Suriyelilere fazla yükleniliyor

ANTALYA ve Alanya adına her geçen gün güzel haberler almaya devam ediyoruz. Dışişleri Bakanlığı görevine yeniden getirilen Sayın Mevlüt Çavuşoğlu'ndan sonra iki Antalya milletvekiline daha önemli görev verildi. AKP Antalya Milletvekili...

ANTALYA

ve Alanya adına her geçen gün güzel haberler almaya devam ediyoruz.

Dışişleri Bakanlığı görevine yeniden getirilen Sayın Mevlüt Çavuşoğlu’ndan sonra iki Antalya milletvekiline daha önemli görev verildi.
AKP Antalya Milletvekili Sayın Atay Uslu,Ak Parti Sosyal Politikalar Başkan Yardımcılığı'na, Sayın Sena Nur Çelik ise Genel Merkez Dış İlişkiler Başkan Yardımcılığı görevine getirildi.
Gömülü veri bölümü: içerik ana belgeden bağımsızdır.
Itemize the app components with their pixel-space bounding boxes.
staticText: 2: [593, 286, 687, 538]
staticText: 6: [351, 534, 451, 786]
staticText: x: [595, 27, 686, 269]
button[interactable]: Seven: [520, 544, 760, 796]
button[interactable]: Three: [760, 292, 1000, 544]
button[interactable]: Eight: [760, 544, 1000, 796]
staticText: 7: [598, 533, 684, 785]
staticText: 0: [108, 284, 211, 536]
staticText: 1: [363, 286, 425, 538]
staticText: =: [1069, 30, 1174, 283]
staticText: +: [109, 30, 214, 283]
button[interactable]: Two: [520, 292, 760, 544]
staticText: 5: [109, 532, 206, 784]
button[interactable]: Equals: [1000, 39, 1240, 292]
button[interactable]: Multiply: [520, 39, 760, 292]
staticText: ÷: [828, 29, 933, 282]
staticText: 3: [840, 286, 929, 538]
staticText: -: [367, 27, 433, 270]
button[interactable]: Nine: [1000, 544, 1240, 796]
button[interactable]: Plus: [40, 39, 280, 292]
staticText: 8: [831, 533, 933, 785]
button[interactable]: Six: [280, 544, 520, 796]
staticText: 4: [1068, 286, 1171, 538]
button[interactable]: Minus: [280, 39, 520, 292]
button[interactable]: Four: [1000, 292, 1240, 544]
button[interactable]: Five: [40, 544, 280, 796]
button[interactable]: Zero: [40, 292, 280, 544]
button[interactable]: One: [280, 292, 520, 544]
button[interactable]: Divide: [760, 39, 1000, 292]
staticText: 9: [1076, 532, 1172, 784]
Kilit noktalardaki bu görevlendirmeler Alanya ve Antalya adına büyük kazanım.
***
Arap Baharı ayaklanmalarının ardından Libya, Tunus, Mısır, Bahreyn ve Yemen gibi pek çok ülkede rejimler devrilerek demokratik bir yapıya geçilmesinin temelleri atılmaya çalışılırken, aynı ayaklanmalar Suriye’de 50 yıldır hükmeden Esad rejimine karşı yapıldığında, hükümet yönetimi bırakmayı reddederek kendi halkına karşı savaş ilan etti.
Öncelikle bu bir iç savaş.
Silahlarını birbirlerine doğrultması beklenen kişiler normal yaşamda çoğunlukla arkadaş, akraba en azından yurttaş konumundalar.
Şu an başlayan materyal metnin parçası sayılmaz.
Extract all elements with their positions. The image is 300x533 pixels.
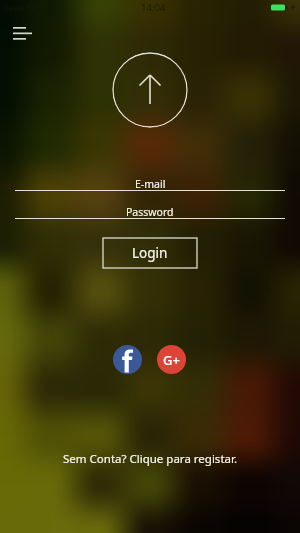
button[interactable]: Sign in with Google <box>157 345 186 374</box>
button[interactable]: Login <box>103 238 197 268</box>
staticText: Login <box>132 244 168 262</box>
staticText: 14:04 <box>141 1 166 14</box>
button[interactable]: Menu <box>9 20 39 50</box>
button[interactable]: Sem Conta? Clique para registar. <box>0 450 300 468</box>
button[interactable]: Upload <box>112 52 188 128</box>
staticText: Sem Conta? Clique para registar. <box>63 451 237 467</box>
staticText: E-mail <box>135 177 166 191</box>
staticText: Password <box>126 205 174 219</box>
staticText: G+ <box>163 351 180 369</box>
staticText: Rede <box>3 1 25 13</box>
button[interactable]: Sign in with Facebook <box>113 345 142 374</box>
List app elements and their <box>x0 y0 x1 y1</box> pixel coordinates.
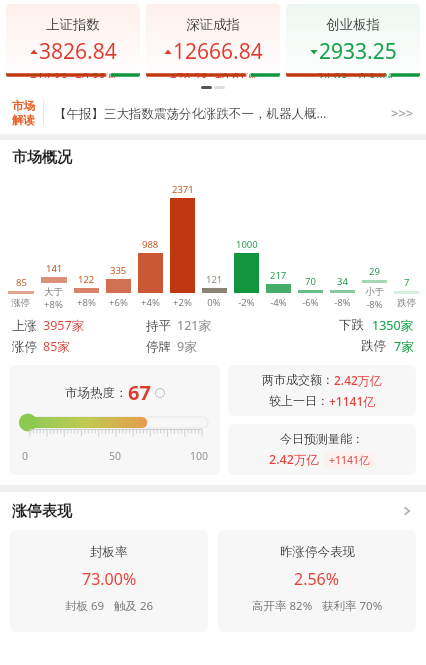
staticText: 高开率 82% <box>252 598 313 614</box>
staticText: -8% <box>334 296 351 309</box>
staticText: +4% <box>141 296 160 309</box>
staticText: 70 <box>305 275 316 288</box>
button[interactable]: 昨涨停今表现 <box>218 530 416 632</box>
staticText: +0.61% <box>215 69 256 78</box>
staticText: 上涨 <box>12 318 37 334</box>
staticText: 100 <box>146 449 208 463</box>
staticText: 7家 <box>394 338 414 355</box>
staticText: 2371 <box>172 183 194 196</box>
staticText: -0.84% <box>355 69 393 78</box>
staticText: -6% <box>302 296 319 309</box>
staticText: +2% <box>173 296 192 309</box>
staticText: -8% <box>366 298 383 309</box>
button[interactable]: 两市成交额： <box>228 365 416 416</box>
staticText: 获利率 70% <box>322 598 383 614</box>
staticText: 85 <box>16 276 27 289</box>
staticText: 上证指数 <box>46 16 100 33</box>
staticText: 封板率 <box>90 544 128 560</box>
staticText: >>> <box>391 104 414 122</box>
staticText: 解读 <box>12 113 35 127</box>
staticText: +14.33 <box>30 69 68 78</box>
staticText: 3957家 <box>43 317 85 334</box>
staticText: -24.93 <box>313 69 348 78</box>
staticText: 0 <box>22 449 84 463</box>
button[interactable]: 涨停表现 <box>0 492 426 530</box>
staticText: 9家 <box>177 338 197 355</box>
staticText: +0.38% <box>75 69 116 78</box>
staticText: 1000 <box>236 238 258 251</box>
staticText: 1350家 <box>372 317 414 334</box>
staticText: 73.00% <box>82 568 137 590</box>
staticText: 2.42万亿 <box>269 451 319 468</box>
staticText: 988 <box>142 238 159 251</box>
staticText: 67 <box>128 379 151 406</box>
staticText: 涨停 <box>12 339 37 355</box>
staticText: 深证成指 <box>186 16 240 33</box>
staticText: 昨涨停今表现 <box>280 544 355 560</box>
staticText: 121 <box>206 273 223 286</box>
staticText: 141 <box>46 262 63 275</box>
staticText: 121家 <box>177 317 211 334</box>
button[interactable]: 今日预测量能： <box>228 424 416 475</box>
staticText: 2.56% <box>294 568 340 590</box>
staticText: +76.28 <box>170 69 208 78</box>
staticText: 大于 <box>44 286 63 298</box>
staticText: 封板 69 <box>65 598 105 614</box>
staticText: +1141亿 <box>329 393 376 409</box>
staticText: 跌停 <box>397 297 416 309</box>
staticText: 7 <box>404 276 410 289</box>
staticText: 市场 <box>12 99 35 113</box>
staticText: 217 <box>270 269 287 282</box>
staticText: +6% <box>109 296 128 309</box>
staticText: 0% <box>207 296 221 309</box>
staticText: +8% <box>77 296 96 309</box>
staticText: 29 <box>369 265 380 278</box>
staticText: 122 <box>78 273 95 286</box>
staticText: 涨停表现 <box>12 502 400 521</box>
staticText: -2% <box>238 296 255 309</box>
staticText: 市场热度： <box>65 385 128 401</box>
staticText: +1141亿 <box>329 453 370 467</box>
button[interactable]: 上证指数 <box>6 4 140 78</box>
staticText: 85家 <box>43 338 70 355</box>
staticText: 50 <box>84 449 146 463</box>
button[interactable]: 封板率 <box>10 530 208 632</box>
button[interactable]: 创业板指 <box>286 4 420 78</box>
button[interactable]: 市场 <box>0 92 426 134</box>
staticText: 较上一日： <box>269 393 329 408</box>
staticText: 【午报】三大指数震荡分化涨跌不一，机器人概… <box>54 105 391 122</box>
staticText: 2.42万亿 <box>334 372 382 388</box>
staticText: 335 <box>110 264 127 277</box>
staticText: +8% <box>44 298 63 309</box>
staticText: 34 <box>337 275 348 288</box>
staticText: 创业板指 <box>326 16 380 33</box>
staticText: 2933.25 <box>319 37 397 66</box>
staticText: 涨停 <box>11 297 30 309</box>
staticText: 跌停 <box>361 338 386 354</box>
staticText: 小于 <box>365 286 384 298</box>
staticText: 3826.84 <box>39 37 117 66</box>
staticText: 触及 26 <box>114 598 154 614</box>
staticText: 持平 <box>146 318 171 334</box>
button[interactable]: 深证成指 <box>146 4 280 78</box>
staticText: 停牌 <box>146 339 171 355</box>
other: 查看涨停表现详情 <box>400 504 414 518</box>
button[interactable]: 市场热度： <box>10 365 220 475</box>
staticText: 市场概况 <box>12 148 72 167</box>
staticText: 两市成交额： <box>262 372 334 387</box>
staticText: -4% <box>270 296 287 309</box>
staticText: 12666.84 <box>173 37 263 66</box>
staticText: 今日预测量能： <box>280 431 364 446</box>
staticText: 下跌 <box>339 317 364 333</box>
Öte yandan; her bir silahlı grup kendi içinde yine ayrı gruplara bölünmüş durumda, bu da tek bir amaç altında birleşmeyi güçleştiriyor.
Bir yandan milyonlarca beyni yıkanmış genç Allah adına dini bir savaş yaptığına inanırken, diğer yandan başka bir grup ise özgürlük ve haklar için savaştığını iddia ediyor. Fakat ne yeterli imkanlara ne de birliğe sahip değiller. Diğer yandan bildiğimiz ve bilmediğiz dünya liderleri bu durumu kendi amaçlarına alet ediyor.
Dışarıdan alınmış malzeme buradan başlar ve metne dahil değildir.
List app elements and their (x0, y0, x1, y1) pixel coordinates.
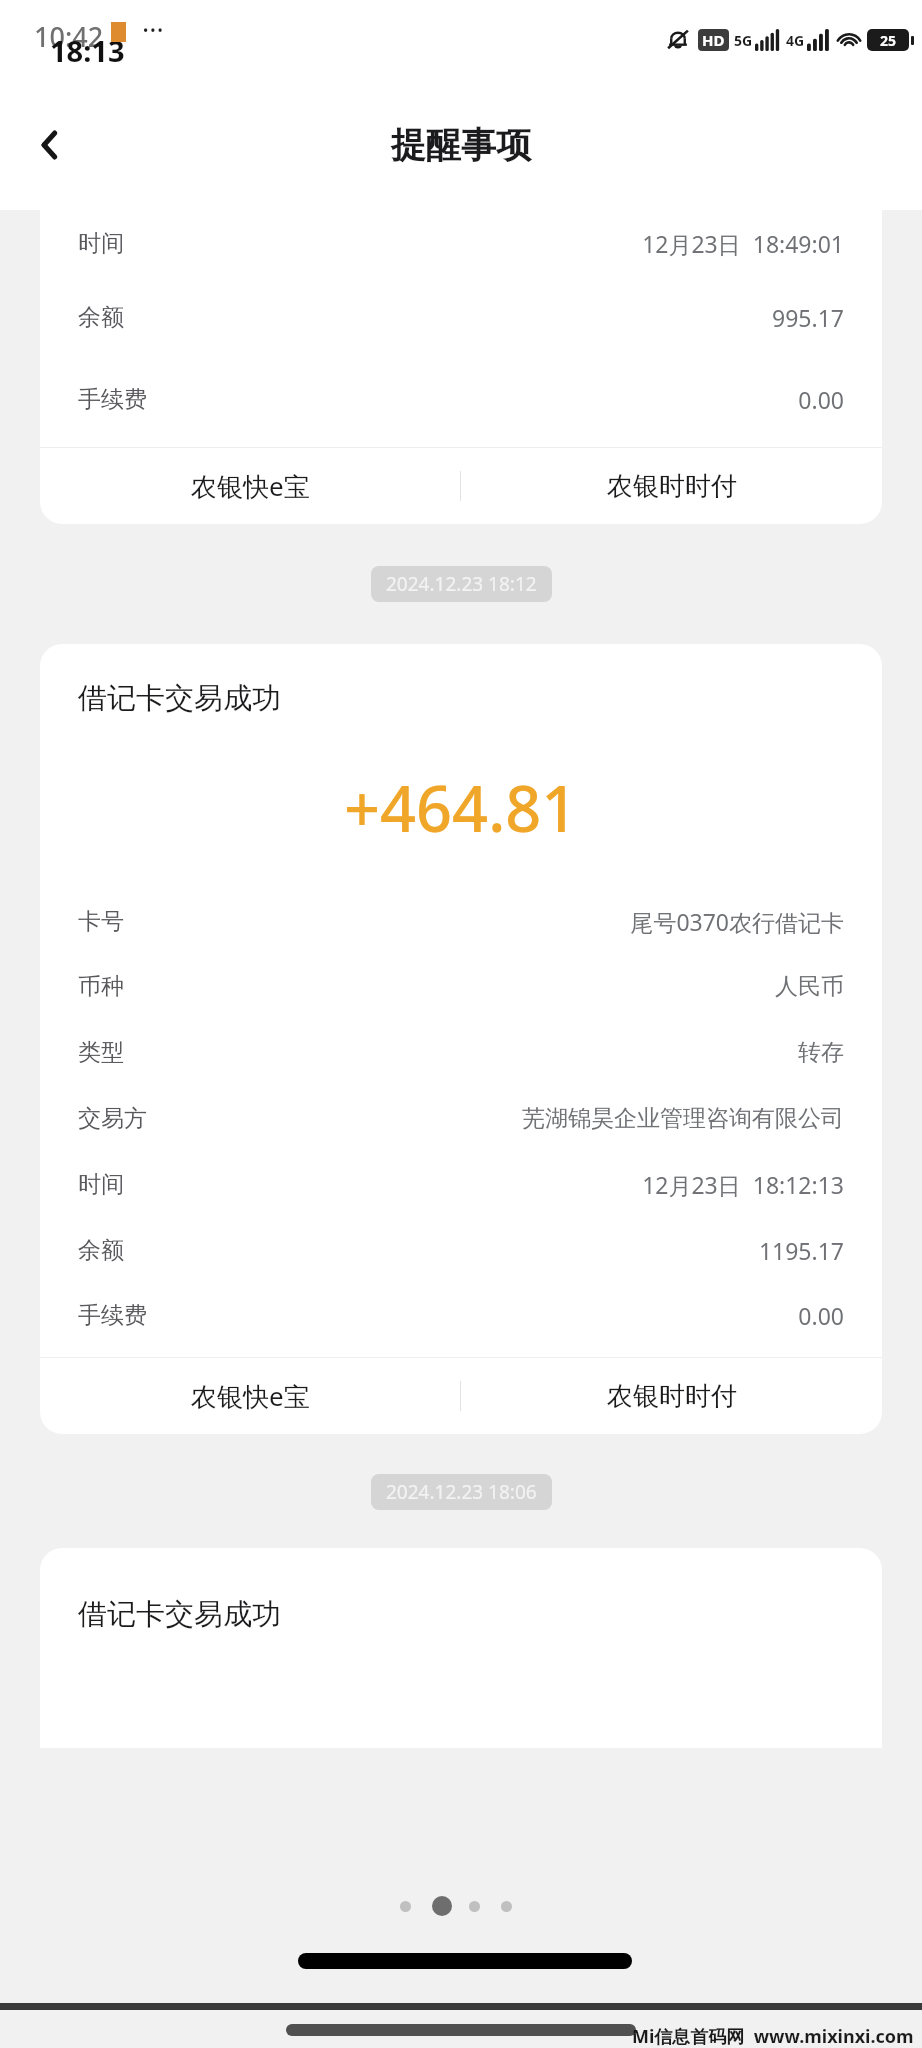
staticText: 2024.12.23 18:12 (386, 571, 537, 597)
staticText: 12月23日 18:49:01 (134, 228, 844, 259)
staticText: ··· (142, 11, 164, 48)
staticText: 手续费 (78, 385, 147, 414)
staticText: 0.00 (157, 384, 844, 415)
staticText: 借记卡交易成功 (78, 1596, 281, 1633)
staticText: 余额 (78, 1236, 124, 1265)
staticText: 手续费 (78, 1301, 147, 1330)
staticText: 农银快e宝 (191, 468, 310, 504)
staticText: 卡号 (78, 907, 124, 936)
staticText: 10:42 (34, 18, 104, 55)
button[interactable]: 农银时时付 (461, 448, 882, 524)
button[interactable]: 农银时时付 (461, 1358, 882, 1434)
staticText: 提醒事项 (391, 123, 531, 167)
staticText: 农银快e宝 (191, 1378, 310, 1414)
staticText: 时间 (78, 229, 124, 258)
staticText: 类型 (78, 1038, 124, 1067)
staticText: +464.81 (344, 765, 578, 851)
staticText: 25 (880, 31, 897, 50)
staticText: 余额 (78, 303, 124, 332)
staticText: Mi信息首码网 www.mixinxi.com (632, 2024, 914, 2048)
staticText: 12月23日 18:12:13 (134, 1169, 844, 1200)
staticText: 2024.12.23 18:06 (386, 1479, 537, 1505)
staticText: 借记卡交易成功 (78, 680, 281, 717)
staticText: 尾号0370农行借记卡 (134, 906, 844, 937)
staticText: 4G (786, 31, 805, 50)
staticText: 5G (734, 31, 753, 50)
staticText: 时间 (78, 1170, 124, 1199)
staticText: 1195.17 (134, 1235, 844, 1266)
button[interactable]: 农银快e宝 (40, 1358, 460, 1434)
staticText: 币种 (78, 972, 124, 1001)
staticText: 农银时时付 (607, 1380, 737, 1413)
staticText: HD (702, 30, 725, 50)
staticText: 交易方 (78, 1104, 147, 1133)
staticText: 18:13 (50, 31, 125, 70)
staticText: 农银时时付 (607, 470, 737, 503)
staticText: 人民币 (134, 972, 844, 1001)
staticText: 芜湖锦昊企业管理咨询有限公司 (157, 1104, 844, 1133)
staticText: 转存 (134, 1038, 844, 1067)
button[interactable]: Back (18, 113, 82, 177)
staticText: 995.17 (134, 302, 844, 333)
button[interactable]: 农银快e宝 (40, 448, 460, 524)
staticText: 0.00 (157, 1300, 844, 1331)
Bir gün bakıyorsun savaş isyancı gruplarla devlet arasında diğer günsahada beş farklı grup var.
Öyleyse nereye gidiyoruz, ne önemi kalıyor. Yaptıklarının ne anlama geldiğini bilmediğin bir savaşa neden girmek istersin.
***
Durum böyleyken, biz herhangi bir Suriyelinin bile Alanya’da denize girmesinden rahatsız oluyoruz.
"Bizim askerimiz gidip savaşırken onlar niye gitmiyor" diyoruz.
Bu noktada bilgi eksikliğimiz yine had safhada.
Ve internette gördüğümüz her bilgiye kayıtsız şartsız inanıyor olmamız da işin cabası.
Suriyelilerle ilgili internette yer alan 6 yanlış bilgi şu şekilde.
1) "Suriyelilere alışverişlerde yüzde 50 indirim sağlayan Ak Kart verildi" iddiası.
2) "Konya Büyükşehir Belediyesi Suriyelilere maaş bağladı" iddiası.
3) "Suriyeliler tüp bebek tedavisinden ücretsiz yararlanıyor" iddiası.
4) "Suriyeliler istedikleri üniversiteye hiçbir koşul olmadan girebiliyor" iddiası.
5) "Suriyeliler maaşlarını almak için PTT önünde kuyruğa giriyor" iddiası.
6) "Gaziantep’te Suriyeliler vatandaşlık için kuyruğa girdi" iddiası.
***
Bu haberlerin hiçbiri gerçeği yansıtmıyor.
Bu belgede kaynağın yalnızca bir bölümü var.